Deficiencies in the mismatch repair (MMRd) pathway, lead to an increased rate of insertions and deletions in short repetitive regions of the genome called microsatellites (MS). Research on MMRd, to this day, has focused on single nucleotide variants (SNVs) and short deletions (<10 bases). The effect of MMRd on longer deletions has not been thoroughly analyzed, and in addition, its effect on minisatellites - repetitive regions with more than 6 bases, is not wholly understood. This knowledge gap is largely due to the lack of computational tools that can analyze these larger events.
We developed a computational tool that uses next generation sequencing data to analyze long deletions in MS-loci.

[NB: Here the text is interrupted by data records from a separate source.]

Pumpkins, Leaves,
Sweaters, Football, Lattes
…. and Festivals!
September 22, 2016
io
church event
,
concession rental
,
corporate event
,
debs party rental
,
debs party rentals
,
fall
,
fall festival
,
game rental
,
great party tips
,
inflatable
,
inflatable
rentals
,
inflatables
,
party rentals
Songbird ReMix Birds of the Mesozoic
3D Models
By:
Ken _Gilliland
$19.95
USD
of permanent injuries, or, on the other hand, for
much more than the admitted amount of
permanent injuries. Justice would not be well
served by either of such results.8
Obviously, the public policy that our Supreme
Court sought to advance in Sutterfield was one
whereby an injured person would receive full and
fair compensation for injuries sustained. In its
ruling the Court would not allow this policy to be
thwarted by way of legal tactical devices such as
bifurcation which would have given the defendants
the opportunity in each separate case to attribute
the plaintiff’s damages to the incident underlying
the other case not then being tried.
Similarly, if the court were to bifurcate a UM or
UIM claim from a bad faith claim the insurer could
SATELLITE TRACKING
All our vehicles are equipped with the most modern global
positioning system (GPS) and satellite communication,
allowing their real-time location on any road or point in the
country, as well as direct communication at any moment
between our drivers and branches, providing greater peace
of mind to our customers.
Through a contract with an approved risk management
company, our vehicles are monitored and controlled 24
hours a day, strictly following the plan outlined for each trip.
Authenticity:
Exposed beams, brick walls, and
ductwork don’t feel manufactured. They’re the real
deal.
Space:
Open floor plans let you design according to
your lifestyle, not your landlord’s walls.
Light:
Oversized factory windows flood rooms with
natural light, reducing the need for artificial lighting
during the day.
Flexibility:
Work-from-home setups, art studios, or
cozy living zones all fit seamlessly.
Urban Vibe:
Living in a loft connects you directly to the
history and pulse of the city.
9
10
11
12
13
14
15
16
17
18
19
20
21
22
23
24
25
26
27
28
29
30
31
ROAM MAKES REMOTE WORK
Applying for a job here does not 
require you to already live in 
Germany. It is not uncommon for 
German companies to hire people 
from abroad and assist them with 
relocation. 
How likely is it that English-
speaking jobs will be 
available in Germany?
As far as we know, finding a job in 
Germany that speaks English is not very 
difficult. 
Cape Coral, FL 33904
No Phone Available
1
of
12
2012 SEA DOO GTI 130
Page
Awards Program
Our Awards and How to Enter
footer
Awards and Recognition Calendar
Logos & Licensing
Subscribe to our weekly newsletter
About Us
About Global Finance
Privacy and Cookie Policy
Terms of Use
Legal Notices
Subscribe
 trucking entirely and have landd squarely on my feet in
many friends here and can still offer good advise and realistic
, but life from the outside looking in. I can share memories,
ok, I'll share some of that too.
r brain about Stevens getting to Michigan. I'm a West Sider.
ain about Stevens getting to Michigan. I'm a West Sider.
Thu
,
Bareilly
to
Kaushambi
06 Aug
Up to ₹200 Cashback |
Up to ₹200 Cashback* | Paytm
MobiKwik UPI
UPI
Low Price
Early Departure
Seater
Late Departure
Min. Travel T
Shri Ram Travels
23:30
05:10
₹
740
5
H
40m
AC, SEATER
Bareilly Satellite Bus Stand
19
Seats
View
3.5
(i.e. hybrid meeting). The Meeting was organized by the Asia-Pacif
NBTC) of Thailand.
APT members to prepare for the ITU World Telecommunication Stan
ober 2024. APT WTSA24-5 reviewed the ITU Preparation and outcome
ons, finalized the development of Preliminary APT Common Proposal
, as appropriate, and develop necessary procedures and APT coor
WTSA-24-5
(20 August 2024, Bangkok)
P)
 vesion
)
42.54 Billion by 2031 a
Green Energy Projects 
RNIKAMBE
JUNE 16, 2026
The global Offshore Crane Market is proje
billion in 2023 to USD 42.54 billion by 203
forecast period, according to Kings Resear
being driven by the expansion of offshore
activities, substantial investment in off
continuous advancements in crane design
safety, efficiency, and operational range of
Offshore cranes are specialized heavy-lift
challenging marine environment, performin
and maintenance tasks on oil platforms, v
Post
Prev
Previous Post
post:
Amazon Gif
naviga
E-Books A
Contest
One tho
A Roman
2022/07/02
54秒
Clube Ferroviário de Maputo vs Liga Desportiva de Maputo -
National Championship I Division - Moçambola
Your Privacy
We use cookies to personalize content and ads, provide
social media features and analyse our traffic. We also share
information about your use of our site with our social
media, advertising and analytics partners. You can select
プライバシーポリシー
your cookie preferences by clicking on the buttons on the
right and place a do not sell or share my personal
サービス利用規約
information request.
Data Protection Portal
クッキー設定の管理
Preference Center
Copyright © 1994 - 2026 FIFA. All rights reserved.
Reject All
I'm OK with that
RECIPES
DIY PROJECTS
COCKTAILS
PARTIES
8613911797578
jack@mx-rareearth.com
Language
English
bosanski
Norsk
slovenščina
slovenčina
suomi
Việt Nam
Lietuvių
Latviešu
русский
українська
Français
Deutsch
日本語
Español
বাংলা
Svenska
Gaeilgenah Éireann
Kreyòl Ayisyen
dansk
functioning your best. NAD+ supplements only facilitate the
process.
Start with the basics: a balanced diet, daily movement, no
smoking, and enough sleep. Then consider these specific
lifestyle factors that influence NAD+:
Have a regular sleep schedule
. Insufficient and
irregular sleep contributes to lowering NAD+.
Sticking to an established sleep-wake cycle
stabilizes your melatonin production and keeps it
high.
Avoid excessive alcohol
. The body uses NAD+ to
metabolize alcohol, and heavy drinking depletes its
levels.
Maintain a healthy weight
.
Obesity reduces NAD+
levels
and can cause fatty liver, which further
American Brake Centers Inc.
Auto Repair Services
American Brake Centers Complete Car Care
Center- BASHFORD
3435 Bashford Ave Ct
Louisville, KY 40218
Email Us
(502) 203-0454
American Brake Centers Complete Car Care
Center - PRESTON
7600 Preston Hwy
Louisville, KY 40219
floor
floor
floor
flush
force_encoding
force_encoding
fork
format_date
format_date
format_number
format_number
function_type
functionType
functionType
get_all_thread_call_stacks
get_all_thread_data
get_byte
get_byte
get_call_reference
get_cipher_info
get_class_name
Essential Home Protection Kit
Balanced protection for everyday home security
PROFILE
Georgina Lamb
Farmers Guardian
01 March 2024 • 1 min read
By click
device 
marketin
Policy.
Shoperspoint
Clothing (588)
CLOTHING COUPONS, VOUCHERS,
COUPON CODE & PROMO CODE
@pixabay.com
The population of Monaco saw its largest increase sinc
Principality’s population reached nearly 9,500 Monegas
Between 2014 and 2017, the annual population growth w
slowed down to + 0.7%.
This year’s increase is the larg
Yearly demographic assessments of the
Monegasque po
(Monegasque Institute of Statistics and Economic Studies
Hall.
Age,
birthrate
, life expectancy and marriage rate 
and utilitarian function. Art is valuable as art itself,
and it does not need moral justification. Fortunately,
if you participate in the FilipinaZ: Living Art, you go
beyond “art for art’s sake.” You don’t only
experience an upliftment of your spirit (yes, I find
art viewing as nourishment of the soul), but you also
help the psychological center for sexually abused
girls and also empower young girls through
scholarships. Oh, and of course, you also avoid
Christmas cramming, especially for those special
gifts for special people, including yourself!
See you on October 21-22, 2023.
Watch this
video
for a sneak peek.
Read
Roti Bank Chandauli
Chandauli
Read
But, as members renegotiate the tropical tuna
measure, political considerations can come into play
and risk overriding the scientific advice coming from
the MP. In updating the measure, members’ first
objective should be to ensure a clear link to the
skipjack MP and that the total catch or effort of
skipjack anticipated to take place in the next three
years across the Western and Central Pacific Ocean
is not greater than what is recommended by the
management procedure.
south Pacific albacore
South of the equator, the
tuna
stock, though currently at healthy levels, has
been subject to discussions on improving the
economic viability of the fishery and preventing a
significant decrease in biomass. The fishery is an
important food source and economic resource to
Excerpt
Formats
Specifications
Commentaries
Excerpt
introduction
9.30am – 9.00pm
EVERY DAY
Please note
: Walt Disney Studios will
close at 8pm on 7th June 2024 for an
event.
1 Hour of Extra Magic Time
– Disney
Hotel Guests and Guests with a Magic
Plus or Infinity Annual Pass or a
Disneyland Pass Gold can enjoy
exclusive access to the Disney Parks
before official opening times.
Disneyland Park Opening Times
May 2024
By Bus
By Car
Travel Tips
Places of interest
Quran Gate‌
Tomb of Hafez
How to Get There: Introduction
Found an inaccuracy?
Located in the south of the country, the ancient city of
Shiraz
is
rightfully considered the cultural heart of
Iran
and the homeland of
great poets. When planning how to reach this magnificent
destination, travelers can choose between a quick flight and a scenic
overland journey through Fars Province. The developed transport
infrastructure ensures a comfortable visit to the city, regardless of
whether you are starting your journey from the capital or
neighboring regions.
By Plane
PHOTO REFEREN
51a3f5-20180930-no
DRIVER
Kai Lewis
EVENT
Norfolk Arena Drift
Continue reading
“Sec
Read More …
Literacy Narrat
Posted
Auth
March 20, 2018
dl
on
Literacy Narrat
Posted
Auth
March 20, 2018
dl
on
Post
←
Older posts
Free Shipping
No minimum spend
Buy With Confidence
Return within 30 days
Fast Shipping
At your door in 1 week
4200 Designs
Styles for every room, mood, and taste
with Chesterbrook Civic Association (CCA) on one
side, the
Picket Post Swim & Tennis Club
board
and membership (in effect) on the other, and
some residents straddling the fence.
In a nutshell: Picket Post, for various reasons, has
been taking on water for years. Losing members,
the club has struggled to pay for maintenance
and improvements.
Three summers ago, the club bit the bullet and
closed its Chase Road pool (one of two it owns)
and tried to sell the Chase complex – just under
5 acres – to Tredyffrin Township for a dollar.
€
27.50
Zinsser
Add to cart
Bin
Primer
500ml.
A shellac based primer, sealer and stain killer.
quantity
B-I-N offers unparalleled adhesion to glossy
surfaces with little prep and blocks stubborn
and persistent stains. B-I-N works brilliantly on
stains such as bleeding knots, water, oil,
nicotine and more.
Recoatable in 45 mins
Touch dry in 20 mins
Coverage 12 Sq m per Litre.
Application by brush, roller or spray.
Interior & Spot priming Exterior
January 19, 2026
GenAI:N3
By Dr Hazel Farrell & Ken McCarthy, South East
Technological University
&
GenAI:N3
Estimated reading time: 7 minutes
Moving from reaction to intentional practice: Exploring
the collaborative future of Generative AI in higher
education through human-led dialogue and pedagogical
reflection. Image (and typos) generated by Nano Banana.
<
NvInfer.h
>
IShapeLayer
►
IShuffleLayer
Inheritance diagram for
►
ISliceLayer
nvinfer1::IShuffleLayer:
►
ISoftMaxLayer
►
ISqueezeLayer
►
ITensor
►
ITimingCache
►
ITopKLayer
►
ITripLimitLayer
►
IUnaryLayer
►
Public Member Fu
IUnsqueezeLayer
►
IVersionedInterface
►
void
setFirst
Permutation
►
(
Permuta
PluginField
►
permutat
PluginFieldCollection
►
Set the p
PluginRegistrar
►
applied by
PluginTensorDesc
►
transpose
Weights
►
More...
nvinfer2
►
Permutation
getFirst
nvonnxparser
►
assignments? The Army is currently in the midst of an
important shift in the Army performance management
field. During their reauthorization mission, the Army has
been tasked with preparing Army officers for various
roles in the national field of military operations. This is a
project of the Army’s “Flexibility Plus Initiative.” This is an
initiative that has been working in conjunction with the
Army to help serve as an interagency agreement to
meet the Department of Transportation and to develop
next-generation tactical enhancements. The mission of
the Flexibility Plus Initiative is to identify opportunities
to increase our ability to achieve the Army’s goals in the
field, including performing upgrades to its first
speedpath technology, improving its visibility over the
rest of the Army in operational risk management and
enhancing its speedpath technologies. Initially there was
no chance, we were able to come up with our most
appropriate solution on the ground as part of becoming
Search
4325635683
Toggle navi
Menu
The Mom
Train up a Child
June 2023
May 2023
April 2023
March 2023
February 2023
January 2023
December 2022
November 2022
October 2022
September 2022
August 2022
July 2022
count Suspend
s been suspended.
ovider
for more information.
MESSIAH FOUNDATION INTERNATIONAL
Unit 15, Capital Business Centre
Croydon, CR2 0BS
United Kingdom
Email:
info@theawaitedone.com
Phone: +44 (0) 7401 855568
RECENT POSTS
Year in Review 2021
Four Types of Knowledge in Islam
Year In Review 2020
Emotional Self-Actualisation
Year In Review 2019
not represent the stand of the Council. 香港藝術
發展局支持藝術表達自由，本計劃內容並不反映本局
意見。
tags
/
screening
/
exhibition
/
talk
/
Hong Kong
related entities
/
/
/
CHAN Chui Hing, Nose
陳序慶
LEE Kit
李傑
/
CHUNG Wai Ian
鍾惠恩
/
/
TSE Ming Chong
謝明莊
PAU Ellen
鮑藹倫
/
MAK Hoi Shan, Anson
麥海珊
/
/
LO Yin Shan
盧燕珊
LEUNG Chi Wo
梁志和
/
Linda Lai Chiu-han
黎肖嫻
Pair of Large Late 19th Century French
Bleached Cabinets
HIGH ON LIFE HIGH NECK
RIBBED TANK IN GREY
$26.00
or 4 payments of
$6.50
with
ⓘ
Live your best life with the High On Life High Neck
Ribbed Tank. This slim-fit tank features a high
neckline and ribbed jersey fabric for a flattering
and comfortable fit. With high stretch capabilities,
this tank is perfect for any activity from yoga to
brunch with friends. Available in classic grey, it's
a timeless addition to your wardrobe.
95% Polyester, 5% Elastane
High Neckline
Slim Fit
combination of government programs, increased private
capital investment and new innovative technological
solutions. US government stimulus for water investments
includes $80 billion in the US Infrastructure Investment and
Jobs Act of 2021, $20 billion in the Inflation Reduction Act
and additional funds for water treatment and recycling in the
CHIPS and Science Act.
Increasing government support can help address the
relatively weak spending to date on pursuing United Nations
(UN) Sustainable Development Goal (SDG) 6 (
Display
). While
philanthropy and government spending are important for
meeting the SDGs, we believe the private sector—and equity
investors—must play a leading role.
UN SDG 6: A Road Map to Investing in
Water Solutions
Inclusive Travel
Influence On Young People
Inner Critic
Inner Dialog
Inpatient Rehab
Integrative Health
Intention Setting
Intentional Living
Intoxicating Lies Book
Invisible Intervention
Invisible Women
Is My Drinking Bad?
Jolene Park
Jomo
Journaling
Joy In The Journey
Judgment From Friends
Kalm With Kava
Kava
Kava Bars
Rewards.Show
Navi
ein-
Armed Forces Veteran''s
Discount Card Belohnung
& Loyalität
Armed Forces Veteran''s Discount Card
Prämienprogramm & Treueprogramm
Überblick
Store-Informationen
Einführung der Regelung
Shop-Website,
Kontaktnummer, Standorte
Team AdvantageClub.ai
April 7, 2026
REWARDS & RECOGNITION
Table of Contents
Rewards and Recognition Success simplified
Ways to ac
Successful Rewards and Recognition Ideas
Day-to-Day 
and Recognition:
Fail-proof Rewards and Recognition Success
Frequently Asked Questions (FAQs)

We then applied it to a large set of whole genome sequencing data with both MMRd (~200) and MMR proficient (MMRp) (~100) cases.
We found that even in minisatellites loci, MMRd tumors have an increased indel rate compared to MMRp samples, with a peak at 8 bases repeat units. This suggests that the MMR pathway is most efficient at repairing this indel size.
Most surprising, while it is known from the literature that the MSH6 encoded subunit, identifies SNVs of short (1b-2b) deletions, and MSH3 identifies deletions of length 1b-15b, we found that tumors with MSH6 deletions had the same pattern of indels including an increased rate of long deletions. Therefore, the model of the MMR pathway that originated from the analysis of E.coli and Yeast, may describe only part of the MMR mechanism in humans.